Et tout devint clair. Rester sur cette route, suivre mon chemin, que se passait-il à présent? Demi tour ? Changement de direction ? Sortie de route ? Ces mots revenaient en moi, sans cesse. Partir. Vivre. Marcher. Temps. Saisir. Saisir le temps. Profiter. Rêver. Partir. Choisir. Choisir sa voie. Enfin.

Je n’irais pas plus loin. Je saisissais enfin ce qu’il se passait. Je réapprenais à être moi. Vivre. J’avais passé des années à me voiler la face, à être bien dans une vie sans en être ni la responsable ni la maîtresse. Sans même me poser la question. Trente ans. Trente ans à vivre pour le bonheur, la liberté de Paul. Aimer si fort à m’oublier, à oublier d’être moi. Je ne le rejoindrais pas cette fois. Longtemps j’avais fait rêver mon entourage avec cette vie de voyages.  Quelle chance avais-je, pensait-on. Il partait en mer, dès que je le pouvais je le rejoignais. Je ressentais à présent cette liberté comme un poids. Car elle n’en était pas une, je ne l’avais pas choisie. J’avais juste choisi de l’aimer et de partager ses rêves. La femme de navigateur était lassée de cette vie, pourtant rêvée par tant d’autres. Voilà ce qu’on allait penser. Peu m’importait. La petite route se déroulait toujours devant moi. Je ne savais absolument plus où j’étais. Cela me rendait légère et heureuse.

 

Dernières hésitations. Je me décidai à contacter Paul.

 

Je trouvai une vieille cabine téléphonique comme il y en a peu aujourd’hui, à larges touches et pièces. J’en insérai quelques unes. La sonnerie retentit, par chance, le téléphone était allumé. De sa petite voix il décrocha :

 

« C’est moi. Je suis sur la route, je ne sais pas où. Je me suis perdue. »
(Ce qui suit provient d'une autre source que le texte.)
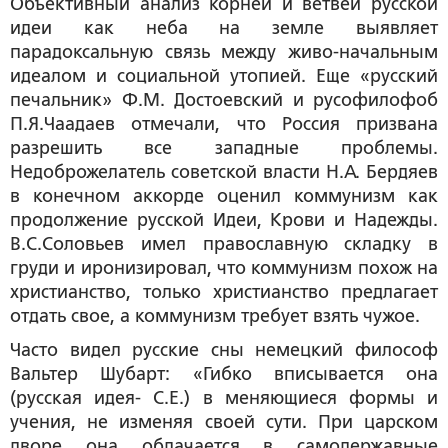
Объективный анализ корней и ветвей русской
идеи как неба на земле выявляет
парадоксальную связь между живо-начальным
идеалом и социальной утопией. Еще «русский
печальник» Ф.М. Достоевский и русофилофоб
П.Я.Чаадаев отмечали, что Россия призвана
разрешить все западные проблемы.
Недоброжелатель советской власти Н.А. Бердяев
в конечном аккорде оценил коммунизм как
продолжение русской Идеи, Крови и Надежды.
В.С.Соловьев имел православную складку в
груди и иронизировал, что коммунизм похож на
христианство, только христианство предлагает
отдать свое, а коммунизм требует взять чужое.
Часто видел русские сны немецкий философ
Вальтер Шубарт: «Гибко вписывается она
(русская идея- С.Е.) в меняющиеся формы и
учения, не изменяя своей сути. При царском
дворе она облачается в самодержавные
Je le sentais rassuré de m’entendre, sa voix était douce. Il était heureux que j’arrive.

 

 « Je ne viens plus. »

Je prononçai cette phrase comme on donne une gifle, sans réfléchir.

 

Il me questionne, s’affole, me questionne encore. Sa voix vacille.
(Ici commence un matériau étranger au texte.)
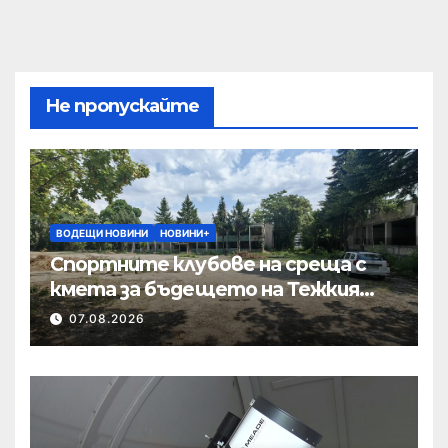
Не пропускайте
ВОДЕЩИ НОВИНИ
НОВИНИ+
Спортните клубове на среща с
кмета за бъдещето на Тежкия
полк
07.08.2026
         « Surprenant…je comprends pas…stupide » dit-il.

         « Je ne veux plus venir, ne pas te suivre, partir, je ne veux plus venir », je bredouille d’une voix fébrile.

                  Il me questionne encore.
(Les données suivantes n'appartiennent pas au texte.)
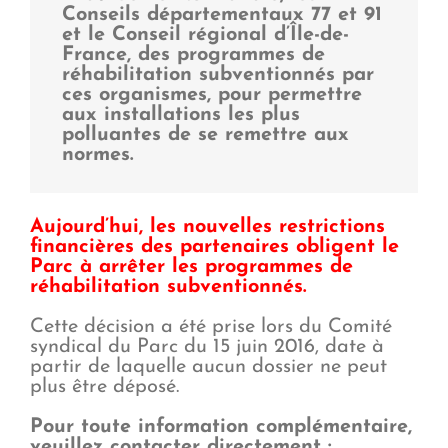
Conseils départementaux 77 et 91
et le Conseil régional d’Île-de-
France, des programmes de
réhabilitation subventionnés par
ces organismes, pour permettre
aux installations les plus
polluantes de se remettre aux
normes.
Aujourd’hui, les nouvelles restrictions
financières des partenaires obligent le
Parc à arrêter les programmes de
réhabilitation subventionnés.
Cette décision a été prise lors du Comité
syndical du Parc du 15 juin 2016, date à
partir de laquelle aucun dossier ne peut
plus être déposé.
Pour toute information complémentaire,
veuillez contacter directement :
         « Je n’ai jamais vraiment aimé tout ça. Juste toi. Juste pour toi Paul »

         Silence.

         « Je ne veux pas vivre ça encore une fois. J’ai toujours respecté mais là je ne veux plus faire comme si je partageais tout. Je n’ai jamais vraiment aimé ça. Je ne veux plus. » Ces mots reviennent, incessants, incompréhensibles.

 

 

         Je parlai ainsi pendant quelques minutes, deux ou trois peut être, je n’avais plus aucune notion. Cela parut être une éternité. Plus je lui dévoilais ces sentiments confus, plus je me sentais légère. Je ne voulais pas le quitter. Je voulais juste qu’il me suive, pour la première fois, qu’il partage mes désirs, qu’il mette de côté ses passions pour vivre les miennes, aussi simples ou ordinaires soient elles. Accepterait-il, pour une fois ? Je l’ignorais et ne me posais réellement la question. Peut-être faudrait-il du temps.

 

Mais je ne regretterais rien, j’étais libre.